━━ RECORDED INFORMATION ━━
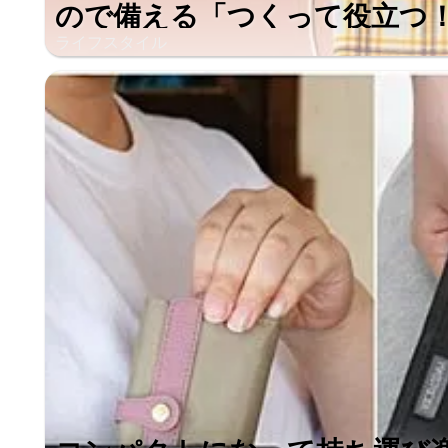
ので備える「つくって役立つ！防
ライフスタイル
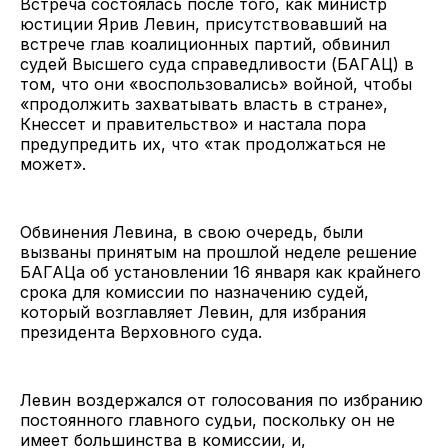
Встреча состоялась после того, как министр
юстиции Ярив Левин, присутствовавший на
встрече глав коалиционных партий, обвинил
судей Высшего суда справедливости (БАГАЦ) в
том, что они «воспользовались» войной, чтобы
«продолжить захватывать власть в стране»,
Кнессет и правительство» и настала пора
предупредить их, что «так продолжаться не
может».
Обвинения Левина, в свою очередь, были
вызваны принятым на прошлой неделе решение
БАГАЦа об установлении 16 января как крайнего
срока для комиссии по назначению судей,
который возглавляет Левин, для избрания
президента Верховного суда.
Левин воздержался от голосования по избранию
постоянного главного судьи, поскольку он не
имеет большинства в комиссии, и,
━━━
| YOUR ASSIGNMENT |
Output the listing exactly, without images.

| SOLUTION BELOW |
ので備える「つくって役立つ！防
ライフスタイル
Встреча состоялась после того, как министр
юстиции Ярив Левин, присутствовавший на
встрече глав коалиционных партий, обвинил
судей Высшего суда справедливости (БАГАЦ) в
том, что они «воспользовались» войной, чтобы
«продолжить захватывать власть в стране»,
Кнессет и правительство» и настала пора
предупредить их, что «так продолжаться не
может».
Обвинения Левина, в свою очередь, были
вызваны принятым на прошлой неделе решение
БАГАЦа об установлении 16 января как крайнего
срока для комиссии по назначению судей,
который возглавляет Левин, для избрания
президента Верховного суда.
Левин воздержался от голосования по избранию
постоянного главного судьи, поскольку он не
имеет большинства в комиссии, и,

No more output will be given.